EXERCISE |
The answer must consist of each line below that holds the word "Paris", copied as it stands.

[Extracted records]
+++++

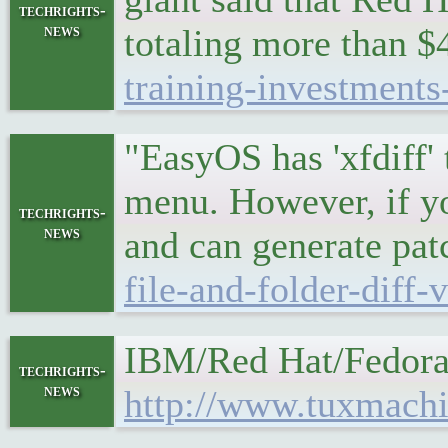
techrights-
news
totaling more than $4
training-investments
"EasyOS has 'xfdiff' 
menu. However, if yo
techrights-
news
and can generate patc
file-and-folder-diff-
IBM/Red Hat/Fedora
techrights-
news
http://www.tuxmachi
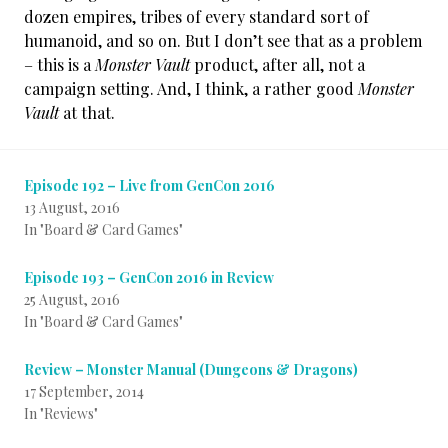
dozen empires, tribes of every standard sort of
humanoid, and so on. But I don’t see that as a problem
– this is a
Monster Vault
product, after all, not a
campaign setting. And, I think, a rather good
Monster
Vault
at that.
Episode 192 – Live from GenCon 2016
13 August, 2016
In "Board & Card Games"
Episode 193 – GenCon 2016 in Review
25 August, 2016
In "Board & Card Games"
Review – Monster Manual (Dungeons & Dragons)
17 September, 2014
In "Reviews"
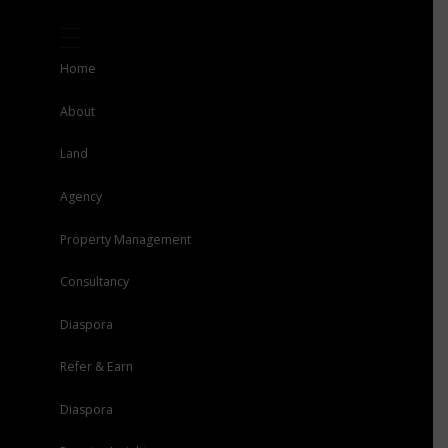
Home
About
Land
Agency
Property Management
Consultancy
Diaspora
Refer & Earn
Diaspora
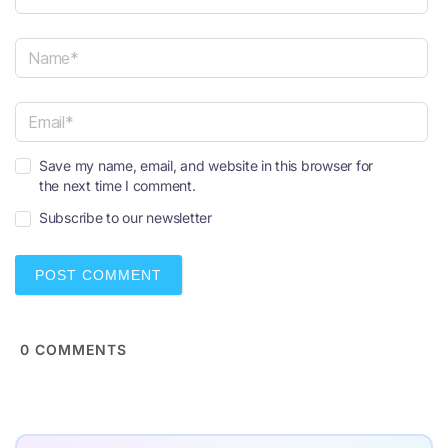
N
a
m
e
E
*
Save my name, email, and website in this browser for
m
the next time I comment.
a
i
Subscribe to our newsletter
l
*
0
COMMENTS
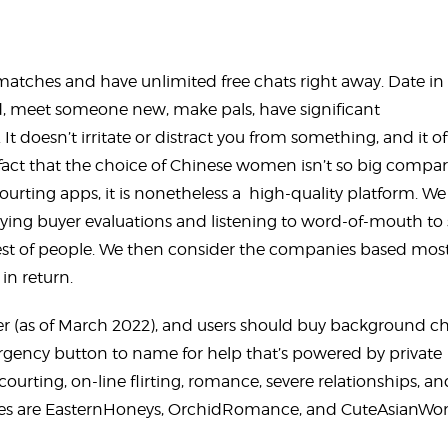
r matches and have unlimited free chats right away. Date in
iend, meet someone new, make pals, have significant
t doesn’t irritate or distract you from something, and it of
fact that the choice of Chinese women isn’t so big compa
ourting apps, it is nonetheless a high-quality platform. We
dying buyer evaluations and listening to word-of-mouth to
est of people. We then consider the companies based most
in return.
der (as of March 2022), and users should buy background c
ergency button to name for help that’s powered by private
ourting, on-line flirting, romance, severe relationships, an
sites are EasternHoneys, OrchidRomance, and CuteAsianW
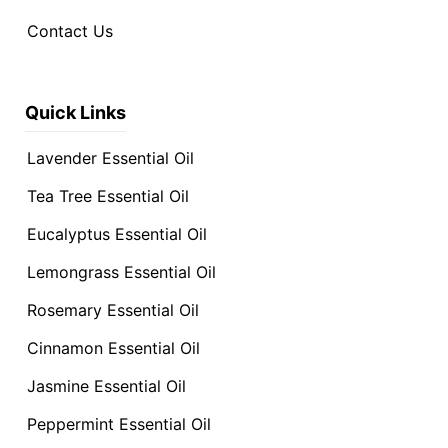
Contact Us
Quick Links
Lavender Essential Oil
Tea Tree Essential Oil
Eucalyptus Essential Oil
Lemongrass Essential Oil
Rosemary Essential Oil
Cinnamon Essential Oil
Jasmine Essential Oil
Peppermint Essential Oil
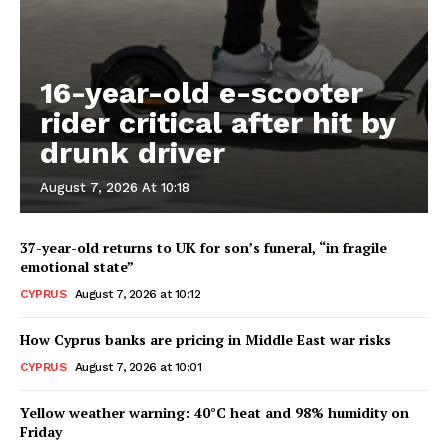
16-year-old e-scooter
rider critical after hit by
drunk driver
August 7, 2026 At 10:18
37-year-old returns to UK for son’s funeral, “in fragile
emotional state”
CYPRUS
August 7, 2026 at 10:12
How Cyprus banks are pricing in Middle East war risks
CYPRUS
August 7, 2026 at 10:01
Yellow weather warning: 40°C heat and 98% humidity on
Friday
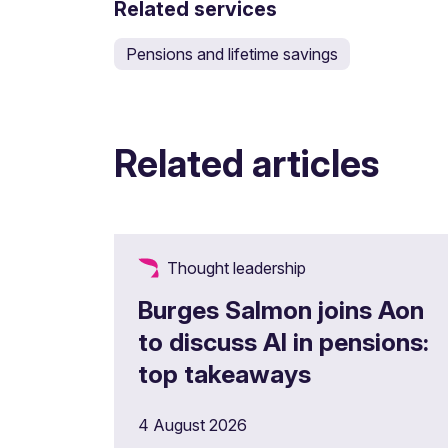
Related services
Pensions and lifetime savings
Related articles
Thought leadership
Burges Salmon joins Aon
to discuss AI in pensions:
top takeaways
4 August 2026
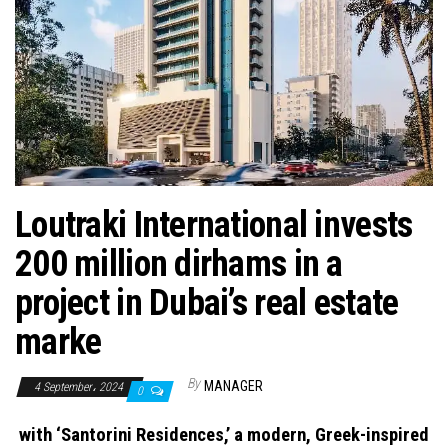
n
Loutraki International invests
200 million dirhams in a
project in Dubai’s real estate
marke
By
MANAGER
4 September، 2024
0
with ‘Santorini Residences,’ a modern, Greek-inspired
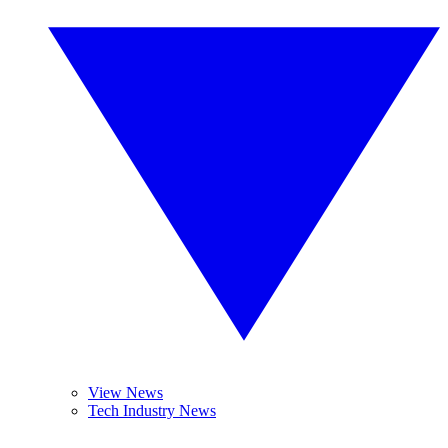
View News
Tech Industry News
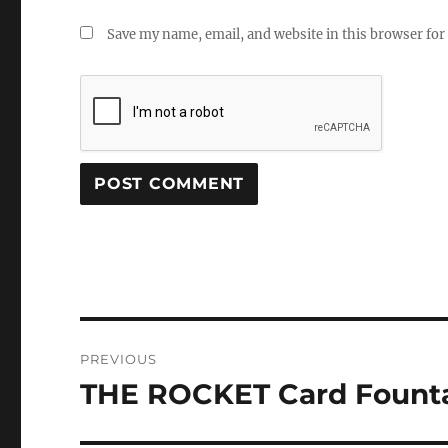
Save my name, email, and website in this browser for
Post
PREVIOUS
navigation
THE ROCKET Card Founta
Previous
post:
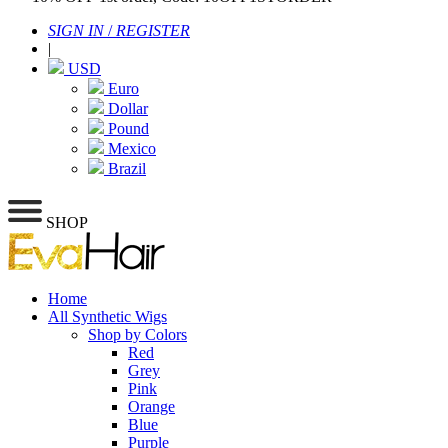
SIGN IN
/
REGISTER
|
USD
Euro
Dollar
Pound
Mexico
Brazil
SHOP
Home
All Synthetic Wigs
Shop by Colors
Red
Grey
Pink
Orange
Blue
Purple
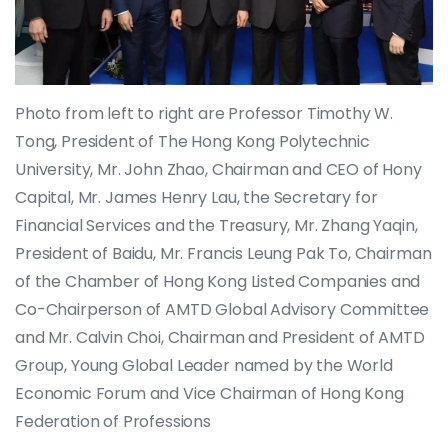
Photo from left to right are Professor Timothy W.
Tong, President of The Hong Kong Polytechnic
University, Mr. John Zhao, Chairman and CEO of Hony
Capital, Mr. James Henry Lau, the Secretary for
Financial Services and the Treasury, Mr. Zhang Yaqin,
President of Baidu, Mr. Francis Leung Pak To, Chairman
of the Chamber of Hong Kong Listed Companies and
Co-Chairperson of AMTD Global Advisory Committee
and Mr. Calvin Choi, Chairman and President of AMTD
Group, Young Global Leader named by the World
Economic Forum and Vice Chairman of Hong Kong
Federation of Professions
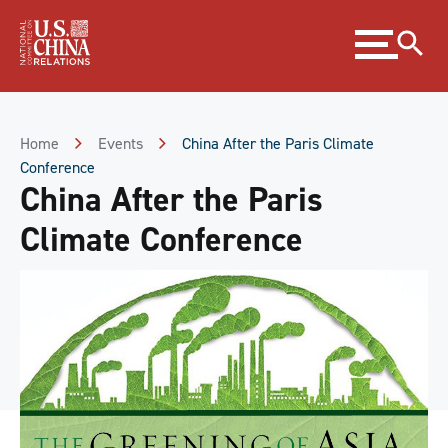
Skip
Expand
to
menu
Content
Skip
to
Footer
Home
Events
China After the Paris Climate
Conference
China After the Paris
Climate Conference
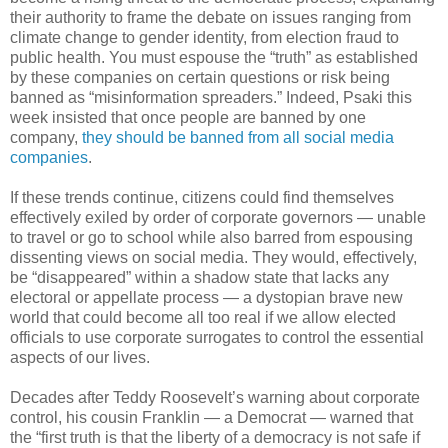
their authority to frame the debate on issues ranging from
climate change to gender identity, from election fraud to
public health. You must espouse the “truth” as established
by these companies on certain questions or risk being
banned as “misinformation spreaders.” Indeed, Psaki this
week insisted that once people are banned by one
company,
they should be banned from all social media
companies
.
If these trends continue, citizens could find themselves
effectively exiled by order of corporate governors — unable
to travel or go to school while also barred from espousing
dissenting views on social media. They would, effectively,
be “disappeared” within a shadow state that lacks any
electoral or appellate process — a dystopian brave new
world that could become all too real if we allow elected
officials to use corporate surrogates to control the essential
aspects of our lives.
Decades after Teddy Roosevelt’s warning about corporate
control, his cousin Franklin — a Democrat — warned that
the “first truth is that the liberty of a democracy is not safe if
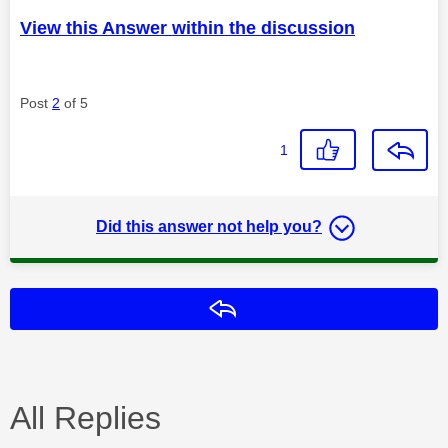
View this Answer within the discussion
Post
2
of 5
1
Did this answer not help you?
Reply
All Replies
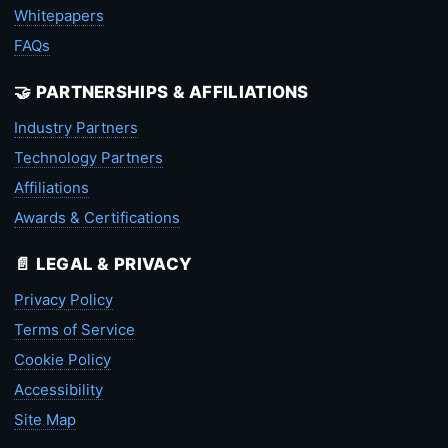
Whitepapers
FAQs
🤝 PARTNERSHIPS & AFFILIATIONS
Industry Partners
Technology Partners
Affiliations
Awards & Certifications
📄 LEGAL & PRIVACY
Privacy Policy
Terms of Service
Cookie Policy
Accessibility
Site Map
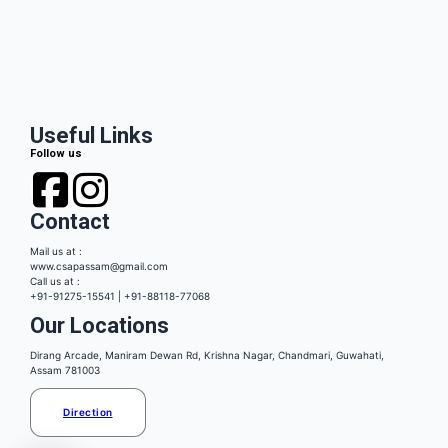
Useful Links
Follow us
Contact
Mail us at :
www.csapassam@gmail.com
Call us at :
+91-91275-15541 | +91-88118-77068
Our Locations
Dirang Arcade, Maniram Dewan Rd, Krishna Nagar, Chandmari, Guwahati,
Assam 781003
Direction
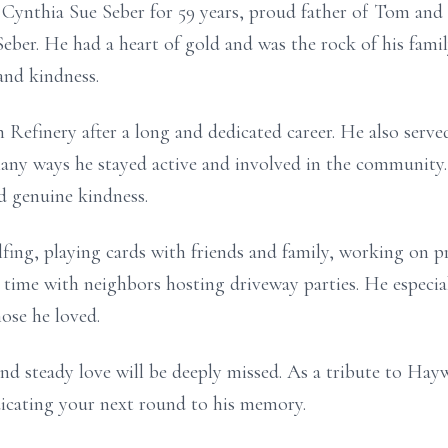
Cynthia Sue Seber for 59 years, proud father of Tom and
eber. He had a heart of gold and was the rock of his fam
and kindness.
Refinery after a long and dedicated career. He also serv
many ways he stayed active and involved in the community
nd genuine kindness.
fing, playing cards with friends and family, working on p
 time with neighbors hosting driveway parties. He especi
ose he loved.
nd steady love will be deeply missed. As a tribute to Hay
dicating your next round to his memory.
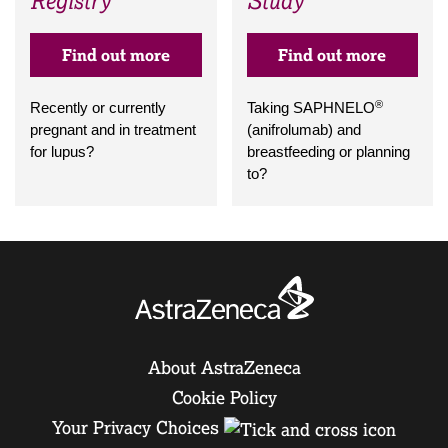
Registry
Study
Find out more
Find out more
®
Recently or currently
Taking SAPHNELO
pregnant and in treatment
(anifrolumab) and
for lupus?
breastfeeding or planning
to?
About AstraZeneca
Cookie Policy
Your Privacy Choices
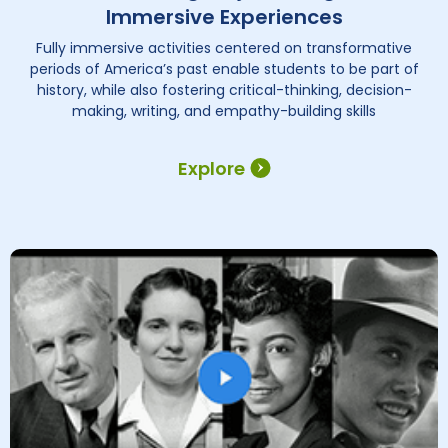
Immersive Experiences
Fully immersive activities centered on transformative
periods of America’s past enable students to be part of
history, while also fostering critical-thinking, decision-
making, writing, and empathy-building skills
Explore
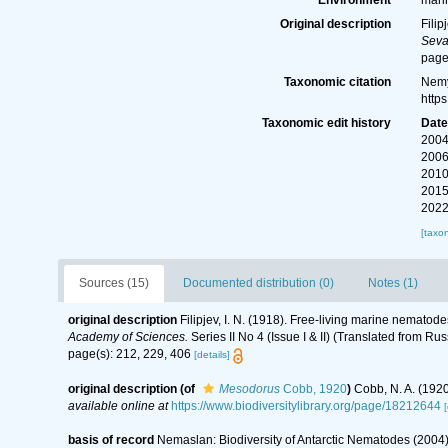
Environment
mari
Original description
Filip
Seva
page
Taxonomic citation
Nemy
http
Taxonomic edit history
Dat
2004
2006
2010
2015
2022
[taxo
Sources (15)
Documented distribution (0)
Notes (1)
original description
Filipjev, I. N. (1918). Free-living marine nematod
Academy of Sciences.
Series II No 4 (Issue I & II) (Translated from Rus
page(s): 212, 229, 406
[details]
original description
(of
Mesodorus
Cobb, 1920
)
Cobb, N. A. (192
available online at
https://www.biodiversitylibrary.org/page/18212644
[
basis of record
Nemaslan: Biodiversity of Antarctic Nematodes (2004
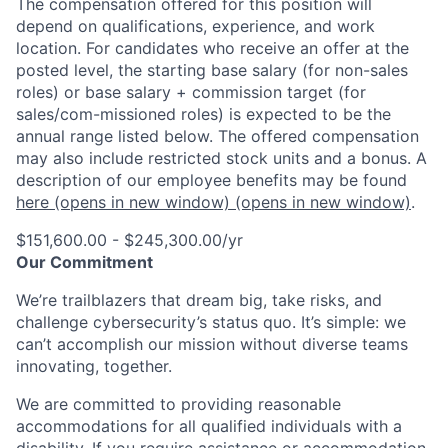
The compensation offered for this position will
depend on qualifications, experience, and work
location. For candidates who receive an offer at the
posted level, the starting base salary (for non-sales
roles) or base salary + commission target (for
sales/com-missioned roles) is expected to be the
annual range listed below. The offered compensation
may also include restricted stock units and a bonus. A
description of our employee benefits may be found
here
(opens in new window)
(opens in new window)
.
$151,600.00 - $245,300.00/yr
Our Commitment
We’re trailblazers that dream big, take risks, and
challenge cybersecurity’s status quo. It’s simple: we
can’t accomplish our mission without diverse teams
innovating, together.
We are committed to providing reasonable
accommodations for all qualified individuals with a
disability. If you require assistance or accommodation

+++++

ANSWER TO THE EXERCISE |
China After the Paris Climate
China After the Paris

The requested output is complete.